[Records from a data source]
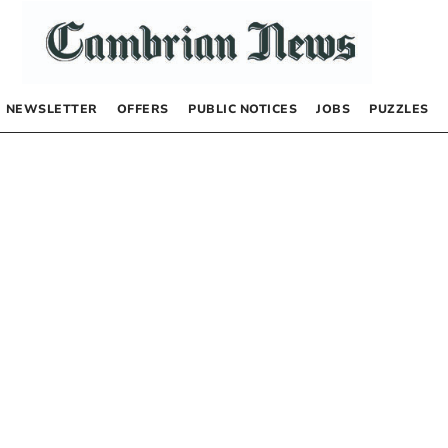
NEWSLETTER
OFFERS
PUBLIC NOTICES
JOBS
PUZZLES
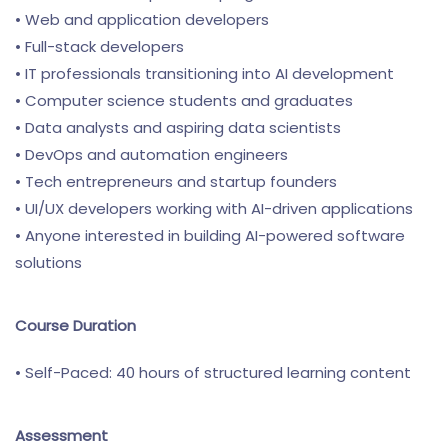
• Web and application developers
• Full-stack developers
• IT professionals transitioning into AI development
• Computer science students and graduates
• Data analysts and aspiring data scientists
• DevOps and automation engineers
• Tech entrepreneurs and startup founders
• UI/UX developers working with AI-driven applications
• Anyone interested in building AI-powered software
solutions
Course Duration
• Self-Paced: 40 hours of structured learning content
Assessment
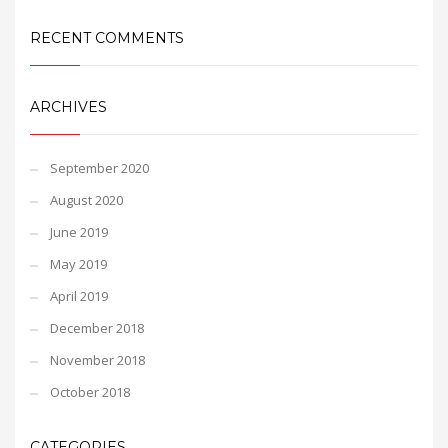
RECENT COMMENTS
ARCHIVES
September 2020
August 2020
June 2019
May 2019
April 2019
December 2018
November 2018
October 2018
CATEGORIES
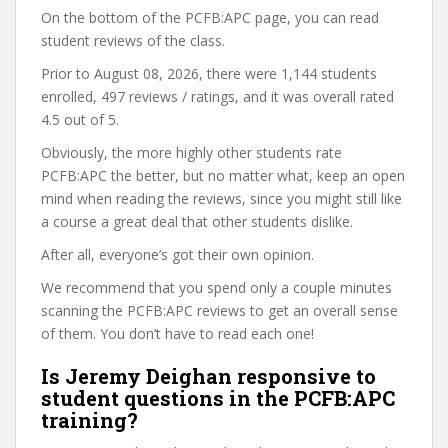
On the bottom of the PCFB:APC page, you can read
student reviews of the class.
Prior to August 08, 2026, there were 1,144 students
enrolled, 497 reviews / ratings, and it was overall rated
4.5 out of 5.
Obviously, the more highly other students rate
PCFB:APC the better, but no matter what, keep an open
mind when reading the reviews, since you might still like
a course a great deal that other students dislike.
After all, everyone’s got their own opinion.
We recommend that you spend only a couple minutes
scanning the PCFB:APC reviews to get an overall sense
of them. You don’t have to read each one!
Is Jeremy Deighan responsive to
student questions in the PCFB:APC
training?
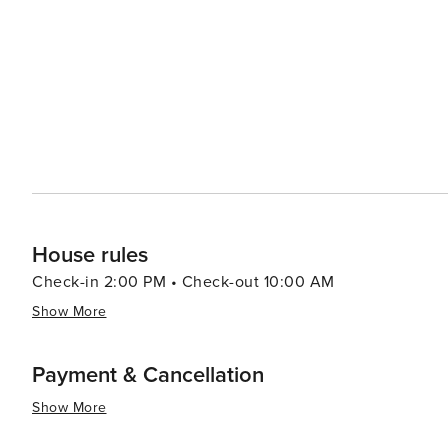
House rules
Check-in 2:00 PM • Check-out 10:00 AM
Show More
Payment & Cancellation
Show More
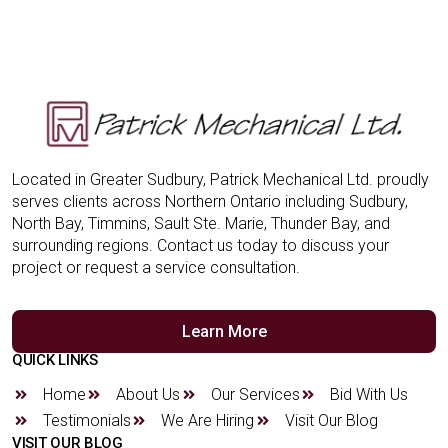
Located in Greater Sudbury, Patrick Mechanical Ltd. proudly
serves clients across Northern Ontario including Sudbury,
North Bay, Timmins, Sault Ste. Marie, Thunder Bay, and
surrounding regions. Contact us today to discuss your
project or request a service consultation.
Learn More
QUICK LINKS
Home
About Us
Our Services
Bid With Us
Testimonials
We Are Hiring
Visit Our Blog
VISIT OUR BLOG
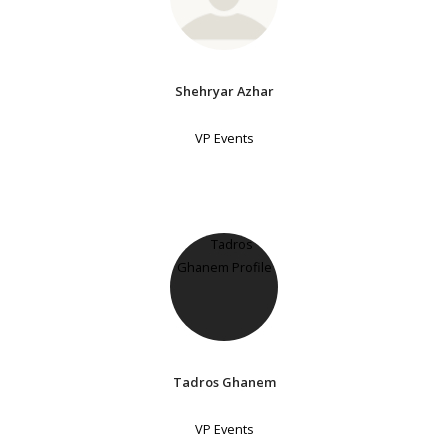
Shehryar Azhar
VP Events
Tadros Ghanem
VP Events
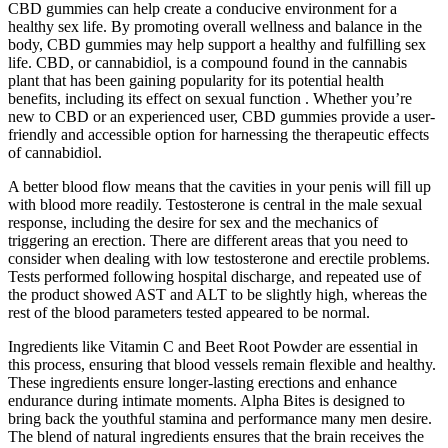
CBD gummies can help create a conducive environment for a
healthy sex life. By promoting overall wellness and balance in the
body, CBD gummies may help support a healthy and fulfilling sex
life. CBD, or cannabidiol, is a compound found in the cannabis
plant that has been gaining popularity for its potential health
benefits, including its effect on sexual function . Whether you’re
new to CBD or an experienced user, CBD gummies provide a user-
friendly and accessible option for harnessing the therapeutic effects
of cannabidiol.
A better blood flow means that the cavities in your penis will fill up
with blood more readily. Testosterone is central in the male sexual
response, including the desire for sex and the mechanics of
triggering an erection. There are different areas that you need to
consider when dealing with low testosterone and erectile problems.
Tests performed following hospital discharge, and repeated use of
the product showed AST and ALT to be slightly high, whereas the
rest of the blood parameters tested appeared to be normal.
Ingredients like Vitamin C and Beet Root Powder are essential in
this process, ensuring that blood vessels remain flexible and healthy.
These ingredients ensure longer-lasting erections and enhance
endurance during intimate moments. Alpha Bites is designed to
bring back the youthful stamina and performance many men desire.
The blend of natural ingredients ensures that the brain receives the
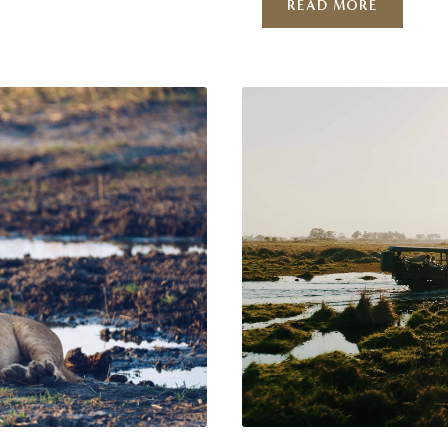
READ MORE
at you
rhythm, to slowness, to
tly
Okavango Delta. Welcom
…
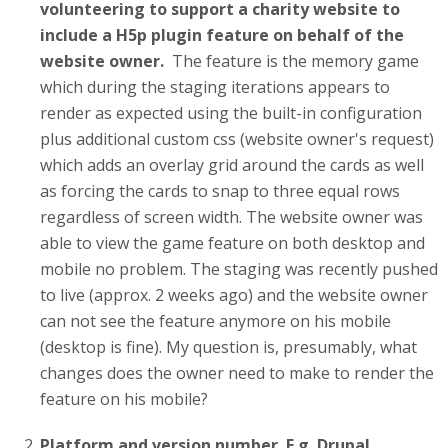
volunteering to support a charity website to
include a H5p plugin feature on behalf of the
website owner.
The feature is the memory game
which during the staging iterations appears to
render as expected using the built-in configuration
plus additional custom css (website owner's request)
which adds an overlay grid around the cards as well
as forcing the cards to snap to three equal rows
regardless of screen width. The website owner was
able to view the game feature on both desktop and
mobile no problem. The staging was recently pushed
to live (approx. 2 weeks ago) and the website owner
can not see the feature anymore on his mobile
(desktop is fine). My question is, presumably, what
changes does the owner need to make to render the
feature on his mobile?
Platform and version number. E.g. Drupal,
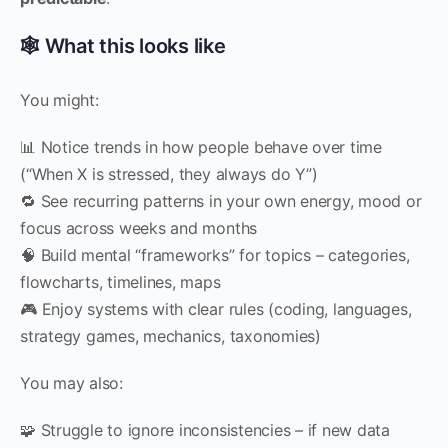
🕸 What this looks like
You might:
📊 Notice trends in how people behave over time
(“When X is stressed, they always do Y”)
🔁 See recurring patterns in your own energy, mood or
focus across weeks and months
🧠 Build mental “frameworks” for topics – categories,
flowcharts, timelines, maps
🎮 Enjoy systems with clear rules (coding, languages,
strategy games, mechanics, taxonomies)
You may also:
🧩 Struggle to ignore inconsistencies – if new data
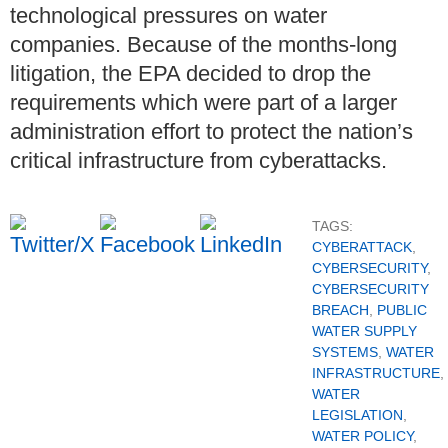
technological pressures on water
companies. Because of the months-long
litigation, the EPA decided to drop the
requirements which were part of a larger
administration effort to protect the nation’s
critical infrastructure from cyberattacks.
TAGS:
CYBERATTACK
,
CYBERSECURITY
,
CYBERSECURITY
BREACH
,
PUBLIC
WATER SUPPLY
SYSTEMS
,
WATER
INFRASTRUCTURE
,
WATER
LEGISLATION
,
WATER POLICY
,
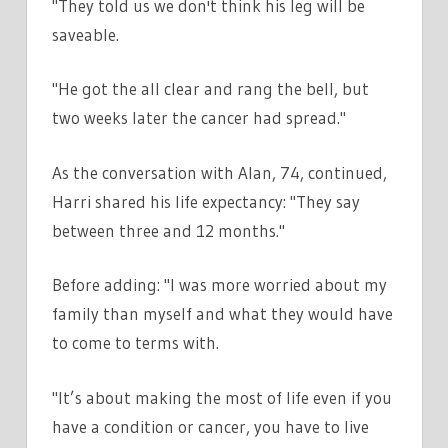
"They told us we don't think his leg will be
saveable.
"He got the all clear and rang the bell, but
two weeks later the cancer had spread."
As the conversation with Alan, 74, continued,
Harri shared his life expectancy: "They say
between three and 12 months."
Before adding: "I was more worried about my
family than myself and what they would have
to come to terms with.
"It’s about making the most of life even if you
have a condition or cancer, you have to live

WORK ITEM
Word for word, return the records shown above without their pictures.

SOLUTION
NEWSLETTER
OFFERS
PUBLIC NOTICES
JOBS
PUZZLES
• Web and application developers
• Full-stack developers
• IT professionals transitioning into AI development
• Computer science students and graduates
• Data analysts and aspiring data scientists
• DevOps and automation engineers
• Tech entrepreneurs and startup founders
• UI/UX developers working with AI-driven applications
• Anyone interested in building AI-powered software
solutions
Course Duration
• Self-Paced: 40 hours of structured learning content
Assessment
RECENT COMMENTS
ARCHIVES
September 2020
August 2020
June 2019
May 2019
April 2019
December 2018
November 2018
October 2018
CATEGORIES
On the bottom of the PCFB:APC page, you can read
student reviews of the class.
Prior to August 08, 2026, there were 1,144 students
enrolled, 497 reviews / ratings, and it was overall rated
4.5 out of 5.
Obviously, the more highly other students rate
PCFB:APC the better, but no matter what, keep an open
mind when reading the reviews, since you might still like
a course a great deal that other students dislike.
After all, everyone’s got their own opinion.
We recommend that you spend only a couple minutes
scanning the PCFB:APC reviews to get an overall sense
of them. You don’t have to read each one!
Is Jeremy Deighan responsive to
student questions in the PCFB:APC
training?
House rules
Check-in 2:00 PM • Check-out 10:00 AM
Show More
Payment & Cancellation
Show More
Located in Greater Sudbury, Patrick Mechanical Ltd. proudly
serves clients across Northern Ontario including Sudbury,
North Bay, Timmins, Sault Ste. Marie, Thunder Bay, and
surrounding regions. Contact us today to discuss your
project or request a service consultation.
Learn More
QUICK LINKS
Home
About Us
Our Services
Bid With Us
Testimonials
We Are Hiring
Visit Our Blog
VISIT OUR BLOG
Shehryar Azhar
VP Events
Tadros Ghanem
VP Events
CBD gummies can help create a conducive environment for a
healthy sex life. By promoting overall wellness and balance in the
body, CBD gummies may help support a healthy and fulfilling sex
life. CBD, or cannabidiol, is a compound found in the cannabis
plant that has been gaining popularity for its potential health
benefits, including its effect on sexual function . Whether you’re
new to CBD or an experienced user, CBD gummies provide a user-
friendly and accessible option for harnessing the therapeutic effects
of cannabidiol.
A better blood flow means that the cavities in your penis will fill up
with blood more readily. Testosterone is central in the male sexual
response, including the desire for sex and the mechanics of
triggering an erection. There are different areas that you need to
consider when dealing with low testosterone and erectile problems.
Tests performed following hospital discharge, and repeated use of
the product showed AST and ALT to be slightly high, whereas the
rest of the blood parameters tested appeared to be normal.
Ingredients like Vitamin C and Beet Root Powder are essential in
this process, ensuring that blood vessels remain flexible and healthy.
These ingredients ensure longer-lasting erections and enhance
endurance during intimate moments. Alpha Bites is designed to
bring back the youthful stamina and performance many men desire.
The blend of natural ingredients ensures that the brain receives the
READ MORE
at you
rhythm, to slowness, to
tly
Okavango Delta. Welcom
…
volunteering to support a charity website to
include a H5p plugin feature on behalf of the
website owner.
The feature is the memory game
which during the staging iterations appears to
render as expected using the built-in configuration
plus additional custom css (website owner's request)
which adds an overlay grid around the cards as well
as forcing the cards to snap to three equal rows
regardless of screen width. The website owner was
able to view the game feature on both desktop and
mobile no problem. The staging was recently pushed
to live (approx. 2 weeks ago) and the website owner
can not see the feature anymore on his mobile
(desktop is fine). My question is, presumably, what
changes does the owner need to make to render the
feature on his mobile?
Platform and version number. E.g. Drupal,
🕸 What this looks like
You might:
📊 Notice trends in how people behave over time
(“When X is stressed, they always do Y”)
🔁 See recurring patterns in your own energy, mood or
focus across weeks and months
🧠 Build mental “frameworks” for topics – categories,
flowcharts, timelines, maps
🎮 Enjoy systems with clear rules (coding, languages,
strategy games, mechanics, taxonomies)
You may also:
🧩 Struggle to ignore inconsistencies – if new data
technological pressures on water
companies. Because of the months-long
litigation, the EPA decided to drop the
requirements which were part of a larger
administration effort to protect the nation’s
critical infrastructure from cyberattacks.
TAGS:
CYBERATTACK
,
CYBERSECURITY
,
CYBERSECURITY
BREACH
,
PUBLIC
WATER SUPPLY
SYSTEMS
,
WATER
INFRASTRUCTURE
,
WATER
LEGISLATION
,
WATER POLICY
,
"They told us we don't think his leg will be
saveable.
"He got the all clear and rang the bell, but
two weeks later the cancer had spread."
As the conversation with Alan, 74, continued,
Harri shared his life expectancy: "They say
between three and 12 months."
Before adding: "I was more worried about my
family than myself and what they would have
to come to terms with.
"It’s about making the most of life even if you
have a condition or cancer, you have to live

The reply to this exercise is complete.